| ACTION ITEM |
Set down, exactly as written, the lines from the top of the data to the line that holds "守雨 (409, 1822)", and omit the pictures.

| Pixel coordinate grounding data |

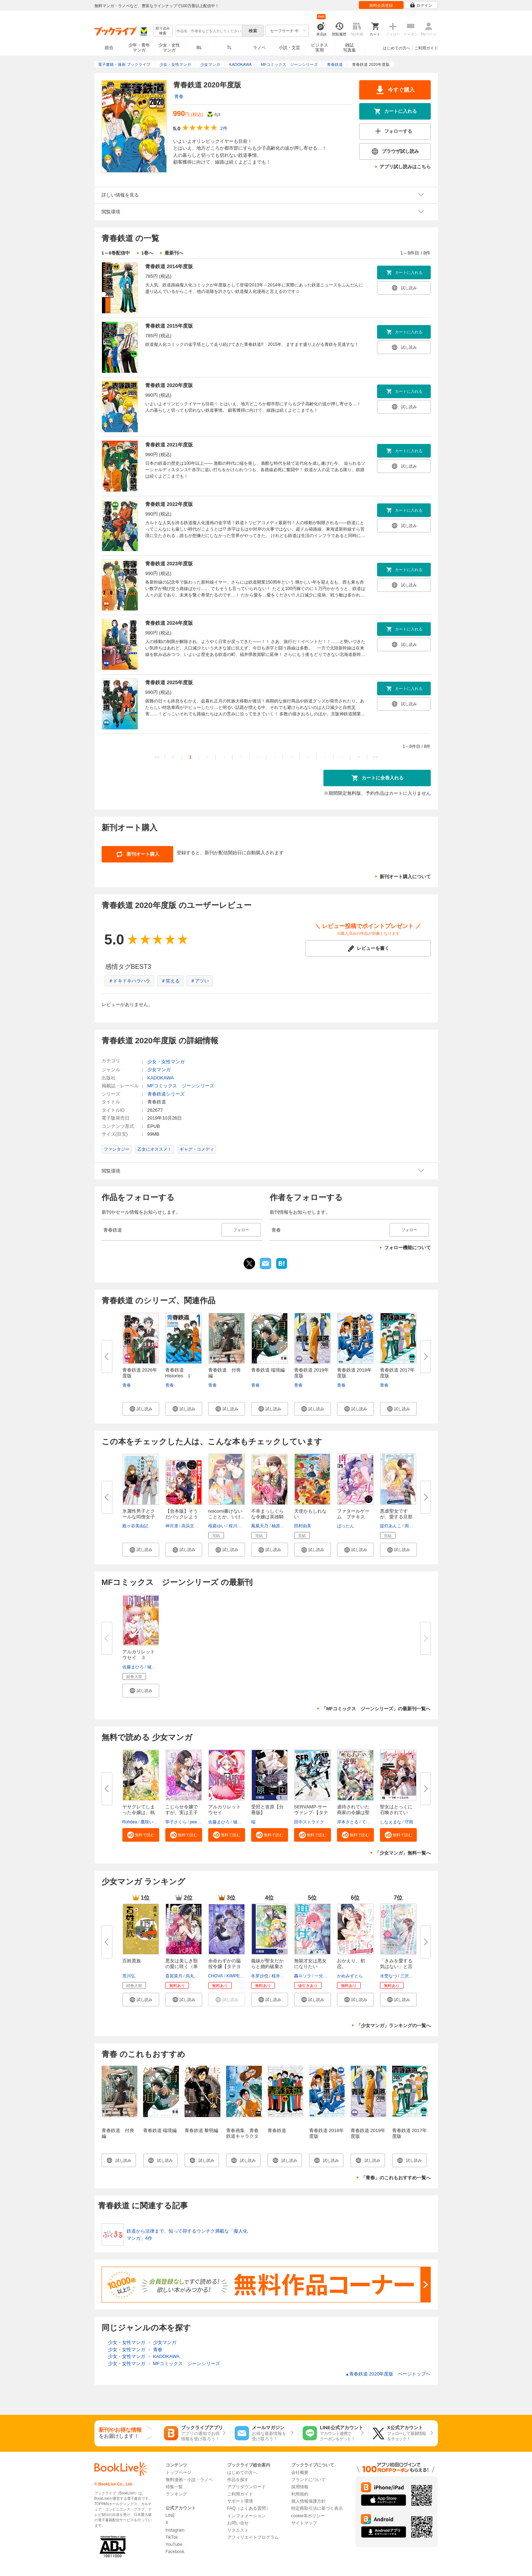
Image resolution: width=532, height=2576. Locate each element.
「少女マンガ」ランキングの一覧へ (393, 2025)
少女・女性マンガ (169, 48)
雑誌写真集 (349, 48)
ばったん (345, 1525)
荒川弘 (128, 1975)
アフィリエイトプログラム (253, 2537)
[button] (140, 1409)
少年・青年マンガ (139, 48)
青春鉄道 (277, 2130)
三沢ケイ (409, 1975)
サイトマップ (304, 2523)
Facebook (175, 2551)
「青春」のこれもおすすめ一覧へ (396, 2177)
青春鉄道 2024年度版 (169, 623)
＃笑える (170, 980)
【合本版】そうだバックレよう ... (181, 1516)
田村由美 (302, 1525)
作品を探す (238, 2479)
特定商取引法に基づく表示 (317, 2508)
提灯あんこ (390, 1525)
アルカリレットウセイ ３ (138, 1654)
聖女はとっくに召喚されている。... (396, 1812)
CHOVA (215, 1975)
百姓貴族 (131, 1960)
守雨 (409, 1822)
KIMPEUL (235, 1975)
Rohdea (129, 1822)
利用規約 (299, 2494)
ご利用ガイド (426, 48)
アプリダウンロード (246, 2486)
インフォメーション (246, 2515)
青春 (179, 96)
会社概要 (299, 2472)
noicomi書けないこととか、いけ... (226, 1513)
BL (199, 47)
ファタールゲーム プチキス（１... (353, 1516)
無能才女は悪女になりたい (310, 1963)
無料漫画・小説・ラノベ (189, 2479)
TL (229, 47)
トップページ (178, 2472)
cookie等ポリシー (308, 2515)
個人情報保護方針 (308, 2501)
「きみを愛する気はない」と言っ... (396, 1966)
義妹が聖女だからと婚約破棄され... (267, 1966)
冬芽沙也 (259, 1975)
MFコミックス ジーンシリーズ (181, 1085)
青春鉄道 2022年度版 (169, 504)
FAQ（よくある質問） (248, 2508)
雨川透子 (413, 1525)
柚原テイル (282, 1525)
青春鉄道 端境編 (268, 1370)
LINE (170, 2515)
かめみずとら (350, 1975)
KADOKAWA (160, 1078)
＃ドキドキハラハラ (129, 980)
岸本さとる (347, 1822)
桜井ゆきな (282, 1975)
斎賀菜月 (173, 1975)
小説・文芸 (289, 47)
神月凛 (171, 1525)
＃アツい (199, 980)
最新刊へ (174, 253)
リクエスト (238, 2530)
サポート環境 (240, 2501)
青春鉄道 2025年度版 (169, 682)
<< (156, 757)
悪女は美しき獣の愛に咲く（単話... (181, 1966)
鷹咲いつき (151, 1822)
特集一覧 (174, 2486)
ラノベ (259, 47)
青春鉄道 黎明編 (202, 2130)
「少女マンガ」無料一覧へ (403, 1853)
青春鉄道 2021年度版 (169, 445)
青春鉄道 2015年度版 (169, 326)
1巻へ (147, 253)
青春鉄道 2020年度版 (169, 385)
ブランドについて (308, 2479)
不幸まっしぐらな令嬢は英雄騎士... (267, 1516)
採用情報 (299, 2486)
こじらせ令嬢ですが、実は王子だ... (181, 1812)
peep (195, 1822)
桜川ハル (237, 1525)
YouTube (174, 2544)
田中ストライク (309, 1822)
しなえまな (390, 1822)
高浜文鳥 (190, 1525)
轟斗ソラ (302, 1975)
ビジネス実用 (319, 48)
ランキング (176, 2494)
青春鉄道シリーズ (166, 1094)
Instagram (175, 2530)
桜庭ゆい (216, 1525)
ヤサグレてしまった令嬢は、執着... (138, 1812)
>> (375, 757)
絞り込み (163, 31)
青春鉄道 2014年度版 (169, 266)
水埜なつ (388, 1975)
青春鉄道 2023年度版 (169, 563)
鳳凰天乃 (259, 1525)
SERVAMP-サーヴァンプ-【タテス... (311, 1812)
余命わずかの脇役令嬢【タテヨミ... (224, 1966)
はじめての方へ (396, 48)
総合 (109, 47)
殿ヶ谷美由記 (135, 1525)
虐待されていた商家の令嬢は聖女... (353, 1812)
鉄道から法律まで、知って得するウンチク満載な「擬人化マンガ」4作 (187, 2234)
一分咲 (320, 1975)
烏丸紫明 (194, 1975)
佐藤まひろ (133, 1666)
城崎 (151, 1666)
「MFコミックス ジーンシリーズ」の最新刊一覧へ (376, 1708)
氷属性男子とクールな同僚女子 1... (138, 1516)
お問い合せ (238, 2523)
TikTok (172, 2537)
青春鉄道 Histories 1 (178, 1372)
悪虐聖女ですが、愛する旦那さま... (396, 1516)
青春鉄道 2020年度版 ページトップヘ (387, 2374)
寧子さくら (176, 1822)
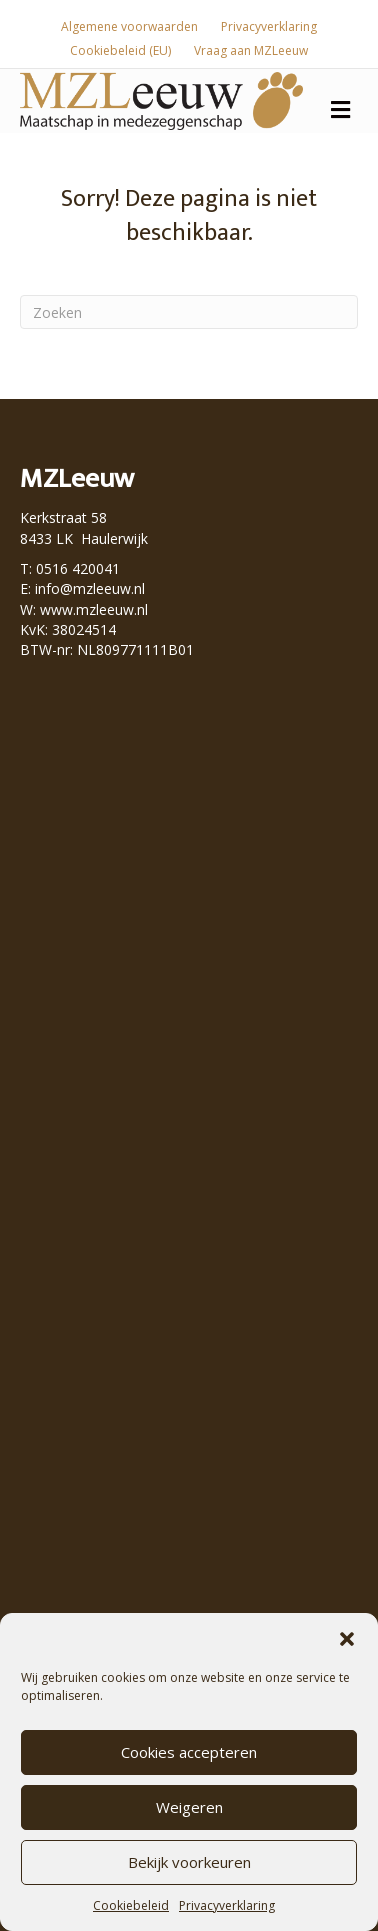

| REPLY |
Image resolution: width=532, height=2576. Locate each element.
「少女マンガ」ランキングの一覧へ (393, 2025)
少女・女性マンガ (169, 48)
雑誌写真集 (349, 48)
ばったん (345, 1525)
荒川弘 (128, 1975)
アフィリエイトプログラム (253, 2537)
[button] (140, 1409)
少年・青年マンガ (139, 48)
青春鉄道 (277, 2130)
三沢ケイ (409, 1975)
サイトマップ (304, 2523)
Facebook (175, 2551)
「青春」のこれもおすすめ一覧へ (396, 2177)
青春鉄道 2024年度版 (169, 623)
＃笑える (170, 980)
【合本版】そうだバックレよう ... (181, 1516)
田村由美 (302, 1525)
作品を探す (238, 2479)
特定商取引法に基づく表示 (317, 2508)
提灯あんこ (390, 1525)
アルカリレットウセイ ３ (138, 1654)
聖女はとっくに召喚されている。... (396, 1812)
CHOVA (215, 1975)
百姓貴族 (131, 1960)
守雨 (409, 1822)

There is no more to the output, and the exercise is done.